In all of the gospels, a woman anoints Jesus. Reports vary on the specific action and the specific woman. In the general imagination, she is considered to be Mary Magdalene, a woman thought to have lived a sinful life. I read somewhere that when Mary broke the bottle of perfume at Christ’s feet, it was really her heart she was breaking over him. Inside her heart, there had been pain and fear, and when she broke it—because she broke it—the fear she’d harbored turned into perfume, nectar, a scent pleasing to God. Whatever she gave, she gave all of it, caressing it into Jesus’ feet with the hair of her head. She used all of that perfume, broke the container, so that there could be no return to what once was. This is what made it a beautiful gesture: the destruction, the submission, the nothing-left-ness.
The disciples were told, when preaching the Word, not to prepare anything ahead of time because the Holy Spirit would provide the right words when it was appropriate. They were, because of their faith, a conduit connecting the people with God. Strength of faith was what mattered. The self did not matter so much outside of this willingness. Christian art occasionally depicts the writers of the gospels as transcriptionists with some more heavenly power providing the words: a dove—the Holy Spirit—dipping into the ear, or something like a phonograph bridging, twisting itself down to them, words being whispered from some other plane of existence: a figure—animal, saint, supernatural—in a bubble overhead. In all of this is the getting out of the way, the nothingness.
We know this. It is familiar to us. The Hail Mary pass, the buzzer shot, the last resort, the miracle
—the trust that something else will take over after a hard-fought battle, after we’ve exhausted ourselves. But what if the best option is always the last resort?

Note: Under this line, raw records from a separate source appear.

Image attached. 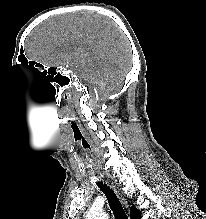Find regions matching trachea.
Returning <instances> with one entry per match:
<instances>
[{"label": "trachea", "mask_w": 206, "mask_h": 219, "mask_svg": "<svg viewBox=\"0 0 206 219\" xmlns=\"http://www.w3.org/2000/svg\"><path fill=\"white\" fill-rule=\"evenodd\" d=\"M97 186L106 196L115 219H128L125 210L115 192L102 182H97Z\"/></svg>", "instance_id": "1"}]
</instances>
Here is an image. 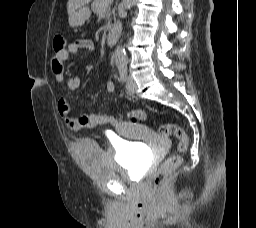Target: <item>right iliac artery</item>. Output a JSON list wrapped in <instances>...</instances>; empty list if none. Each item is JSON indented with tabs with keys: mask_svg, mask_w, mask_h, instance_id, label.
<instances>
[{
	"mask_svg": "<svg viewBox=\"0 0 256 228\" xmlns=\"http://www.w3.org/2000/svg\"><path fill=\"white\" fill-rule=\"evenodd\" d=\"M118 70L120 74V80L125 82L127 80V67L125 65H120Z\"/></svg>",
	"mask_w": 256,
	"mask_h": 228,
	"instance_id": "1",
	"label": "right iliac artery"
}]
</instances>
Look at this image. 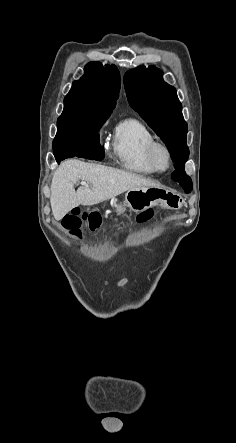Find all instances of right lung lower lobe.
Wrapping results in <instances>:
<instances>
[{"label": "right lung lower lobe", "mask_w": 236, "mask_h": 443, "mask_svg": "<svg viewBox=\"0 0 236 443\" xmlns=\"http://www.w3.org/2000/svg\"><path fill=\"white\" fill-rule=\"evenodd\" d=\"M54 156L56 161L60 163V161L64 160L65 158L74 156L101 161L105 154L101 145H82L63 148L54 152Z\"/></svg>", "instance_id": "right-lung-lower-lobe-1"}]
</instances>
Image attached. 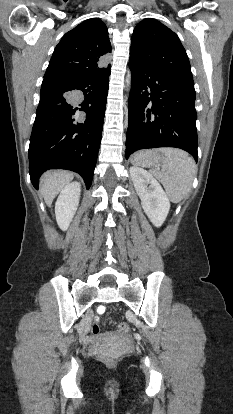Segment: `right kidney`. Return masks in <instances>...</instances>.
Returning a JSON list of instances; mask_svg holds the SVG:
<instances>
[{
	"label": "right kidney",
	"instance_id": "obj_1",
	"mask_svg": "<svg viewBox=\"0 0 233 414\" xmlns=\"http://www.w3.org/2000/svg\"><path fill=\"white\" fill-rule=\"evenodd\" d=\"M80 184L72 182L67 184L60 192L55 204V215L59 227L67 230L79 205Z\"/></svg>",
	"mask_w": 233,
	"mask_h": 414
}]
</instances>
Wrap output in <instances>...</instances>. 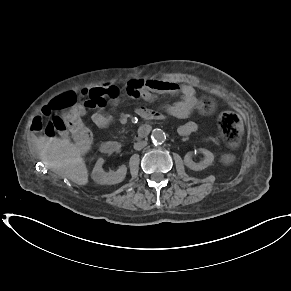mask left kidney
<instances>
[{"label": "left kidney", "instance_id": "1", "mask_svg": "<svg viewBox=\"0 0 291 291\" xmlns=\"http://www.w3.org/2000/svg\"><path fill=\"white\" fill-rule=\"evenodd\" d=\"M199 151L201 153H203L204 156H205V159L203 161L199 162V163H195L191 159V156H192L191 152H188L184 157L185 165L191 170L201 171V170L207 168L208 166H210L212 164L213 160H214V155L209 150L201 148V149H199Z\"/></svg>", "mask_w": 291, "mask_h": 291}]
</instances>
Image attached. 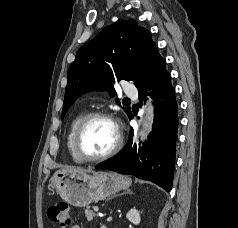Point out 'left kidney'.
I'll list each match as a JSON object with an SVG mask.
<instances>
[{"instance_id": "left-kidney-1", "label": "left kidney", "mask_w": 238, "mask_h": 228, "mask_svg": "<svg viewBox=\"0 0 238 228\" xmlns=\"http://www.w3.org/2000/svg\"><path fill=\"white\" fill-rule=\"evenodd\" d=\"M126 218L134 225H139L141 221L140 213L136 209H131L130 211H128Z\"/></svg>"}]
</instances>
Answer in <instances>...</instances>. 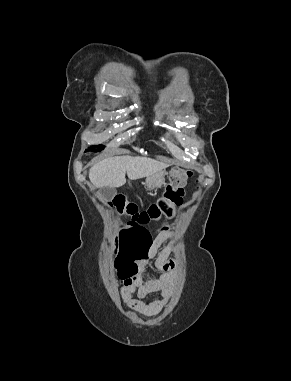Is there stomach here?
Returning <instances> with one entry per match:
<instances>
[{"label": "stomach", "mask_w": 291, "mask_h": 381, "mask_svg": "<svg viewBox=\"0 0 291 381\" xmlns=\"http://www.w3.org/2000/svg\"><path fill=\"white\" fill-rule=\"evenodd\" d=\"M165 175H167V173L164 171H161L152 176L147 177L146 184L148 189L151 190V189L161 188L163 184L165 183Z\"/></svg>", "instance_id": "0dacf381"}]
</instances>
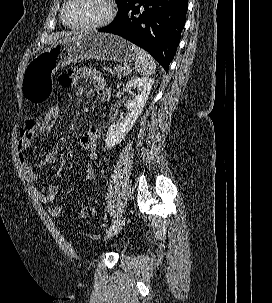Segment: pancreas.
<instances>
[{
  "mask_svg": "<svg viewBox=\"0 0 272 303\" xmlns=\"http://www.w3.org/2000/svg\"><path fill=\"white\" fill-rule=\"evenodd\" d=\"M114 73L116 74V76L118 78L127 76L128 74H130V70L129 69H124V67H122L121 65H118L114 68Z\"/></svg>",
  "mask_w": 272,
  "mask_h": 303,
  "instance_id": "cf45deb5",
  "label": "pancreas"
}]
</instances>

Let’s say there is a snake in the path forward. Two travelers startle away from it. One, inspired, throws a rock—the quarterback hoping for a connection. The other traveler tosses salt on the ground, hoping it will be good for something, even if it is only good to be trampled. Behind them, a puff of smoke, signaling the witch has gone with their comforts. They watch as, mile by mile, the trail they’ve just hiked disappears, is swept up and replaced with Queen Anne’s lace, swamp, the sound of crickets scratching their legs, as though the trail was only dirt brought by the wind, which, of course, is what it always was, and—also—all the travelers are. Dust. Also dust—the raging lion and the renegade bus. Only salt, only flavor, only all they have. The snake remains.